On 6/1/22 05:12, Willy Tarreau wrote:
> On Wed, Jun 01, 2022 at 01:03:09AM +0200, Vegard Nossum wrote:
>> The current instructions for reporting security vulnerabilities in the
>> kernel are not clear enough, in particular the process of disclosure
>> and requesting CVEs, and what the roles of the different lists are and
>> how exactly to report to each of them.
>>
>> Let's give this document an overhaul. Goals are stated as a comment at
>> the top of the document itself (these will not appear in the rendered
>> document).
> 
> Thanks for working on this, I'm having a few comments below.
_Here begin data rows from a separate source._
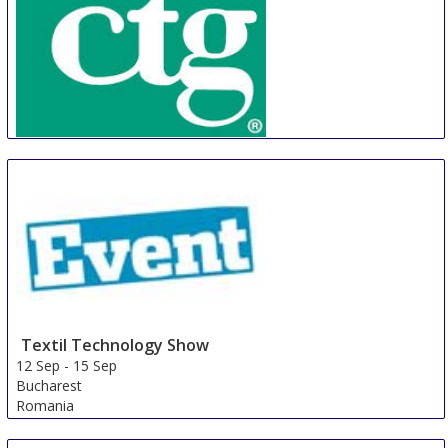
CTG
22 Aug
-
25 Aug
Phnom Penh Area
Cambodia
Textil Technology Show
12 Sep
-
15 Sep
Bucharest
Romania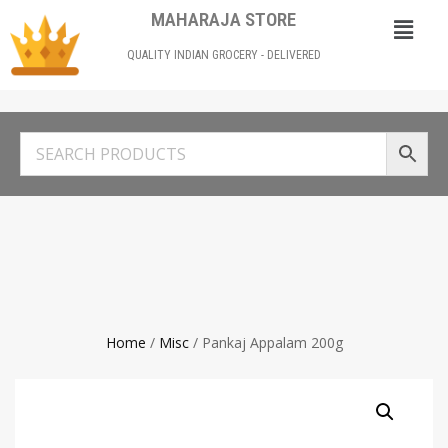
MAHARAJA STORE
QUALITY INDIAN GROCERY - DELIVERED
Home
/
Misc
/ Pankaj Appalam 200g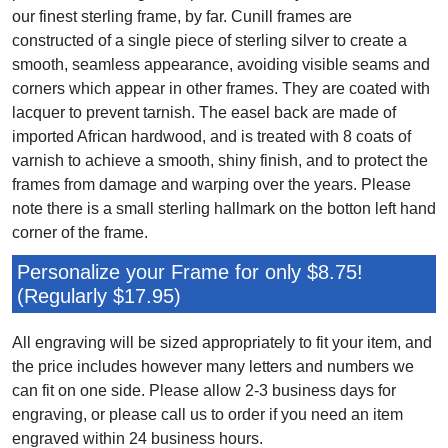
our finest sterling frame, by far. Cunill frames are
constructed of a single piece of sterling silver to create a
smooth, seamless appearance, avoiding visible seams and
corners which appear in other frames. They are coated with
lacquer to prevent tarnish. The easel back are made of
imported African hardwood, and is treated with 8 coats of
varnish to achieve a smooth, shiny finish, and to protect the
frames from damage and warping over the years. Please
note there is a small sterling hallmark on the botton left hand
corner of the frame.
Personalize your Frame for only $8.75!
(Regularly $17.95)
All engraving will be sized appropriately to fit your item, and
the price includes however many letters and numbers we
can fit on one side. Please allow 2-3 business days for
engraving, or please call us to order if you need an item
engraved within 24 business hours.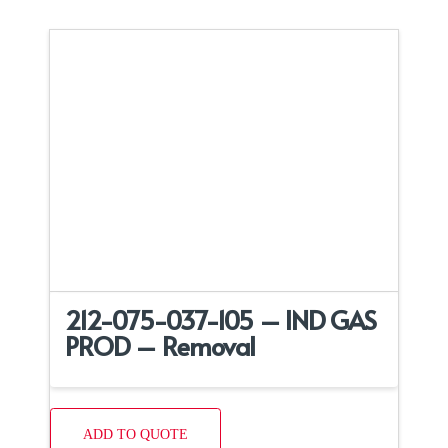
212-075-037-105 – IND GAS
PROD – Removal
ADD TO QUOTE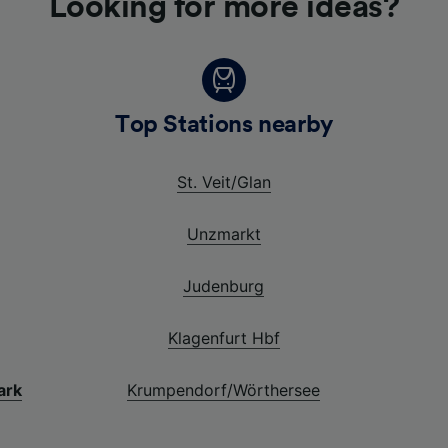
Looking for more ideas?
Top Stations nearby
St. Veit/Glan
Unzmarkt
Judenburg
Klagenfurt Hbf
ark
Krumpendorf/Wörthersee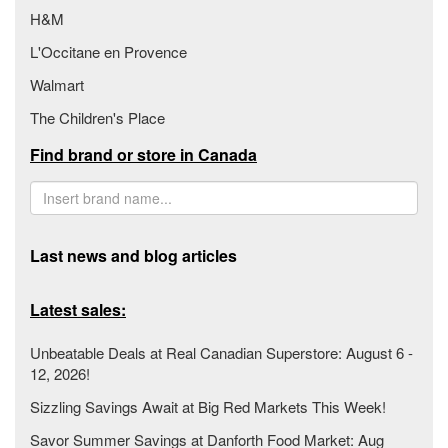
H&M
L'Occitane en Provence
Walmart
The Children's Place
Find brand or store in Canada
Last news and blog articles
Latest sales:
Unbeatable Deals at Real Canadian Superstore: August 6 -
12, 2026!
Sizzling Savings Await at Big Red Markets This Week!
Savor Summer Savings at Danforth Food Market: Aug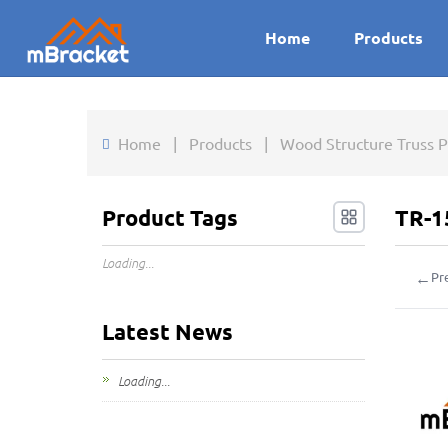
Home
Products
Home
|
Products
|
Wood Structure Truss P
Product Tags
TR-1
Loading...
←
Pr
Latest News
Loading...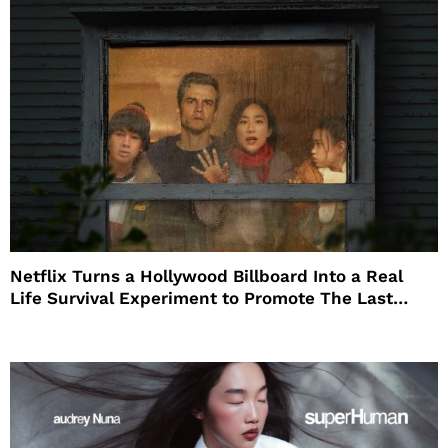
Netflix Turns a Hollywood Billboard Into a Real
Life Survival Experiment to Promote The Last
House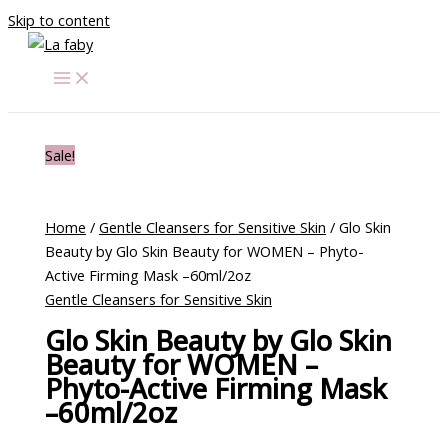
Skip to content
Sale!
Home
/
Gentle Cleansers for Sensitive Skin
/ Glo Skin
Beauty by Glo Skin Beauty for WOMEN – Phyto-
Active Firming Mask –60ml/2oz
Gentle Cleansers for Sensitive Skin
Glo Skin Beauty by Glo Skin
Beauty for WOMEN –
Phyto-Active Firming Mask
–60ml/2oz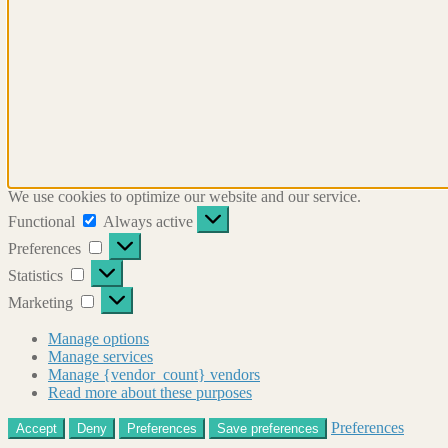
We use cookies to optimize our website and our service.
Functional
Functional
Always active
Preferences
Preferences
Statistics
Statistics
Marketing
Marketing
Manage options
Manage services
Manage {vendor_count} vendors
Read more about these purposes
Preferences
Accept
Deny
Preferences
Save preferences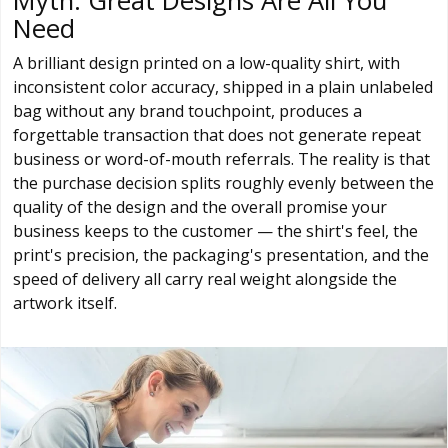
Myth: Great Designs Are All You
Need
A brilliant design printed on a low-quality shirt, with
inconsistent color accuracy, shipped in a plain unlabeled
bag without any brand touchpoint, produces a
forgettable transaction that does not generate repeat
business or word-of-mouth referrals. The reality is that
the purchase decision splits roughly evenly between the
quality of the design and the overall promise your
business keeps to the customer — the shirt's feel, the
print's precision, the packaging's presentation, and the
speed of delivery all carry real weight alongside the
artwork itself.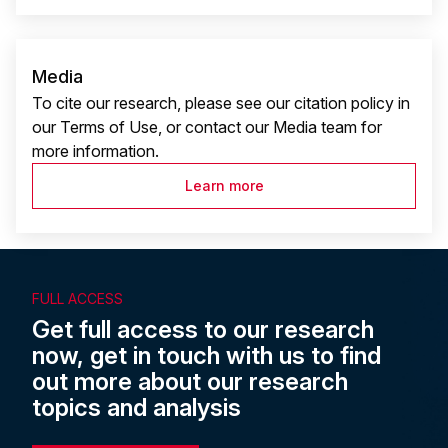
Media
To cite our research, please see our citation policy in
our Terms of Use, or contact our Media team for
more information.
Learn more
FULL ACCESS
Get full access to our research
now, get in touch with us to find
out more about our research
topics and analysis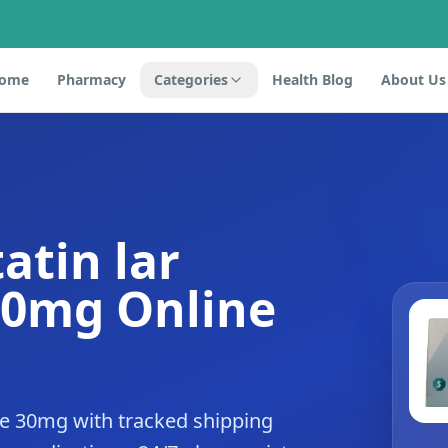
ome
Pharmacy
Categories
Health Blog
About Us
atin lar
30mg Online
de 30mg with tracked shipping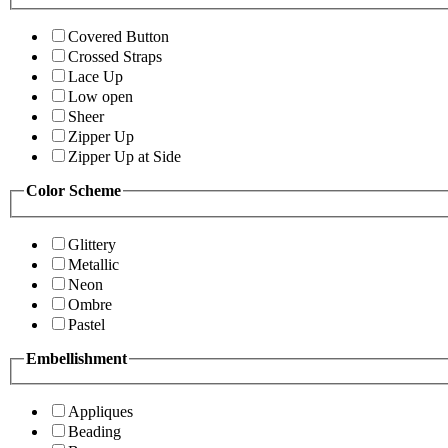
Covered Button
Crossed Straps
Lace Up
Low open
Sheer
Zipper Up
Zipper Up at Side
Color Scheme
Glittery
Metallic
Neon
Ombre
Pastel
Embellishment
Appliques
Beading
Thanks for the comments, I'll send an updated v2 shortly, just wanted to
address individual comments.

>> +Linux kernel security team at security@kernel.org, henceforth "the
>> +security list". This is a closed list of trusted developers who will
>> +help verify the bug report and develop a patch.
> 
> + "in case none was already proposed".

Done.

> There's indeed recently a tendency on the list to get a lot of first-time
> reports from individuals showing that some work was done trying to make
> some code parts fail, but no effort was made to try to figure how these
> ought to be addressed, and that costs a lot of time, because once the
> analysis was done, the person who knows best about the problem and how
> to fix it is the reporter, and we must absolutely encourage that the
> work is finished and a candidate patch is proposed. Usually, returning
> reporters propose patches, so I think they understand the value in doing
> the work properly, which makes me think that we just don't make that
> obvious enough from the rules. It's also possible that many reporters
> are not used to working with OSS projects and imagine it's inappropriate
> of them to propose a fix. But the question that's the most commonly
> asked on the list is "do you have a patch for this?".
> 
> Overall it seems that reporters are willing to do their best but that
> it's never easy to engage in such a bug disclosure process which may
> involve short times, and that it can be stressful for the reporters
> who forget to do a lot of the parts they would do for more regular
> bugs.

I think there's also an argument for encouraging reports whether the
person has a patch or not, presumably it is better to know about an
issue so it can be prioritized against all other known issues, no?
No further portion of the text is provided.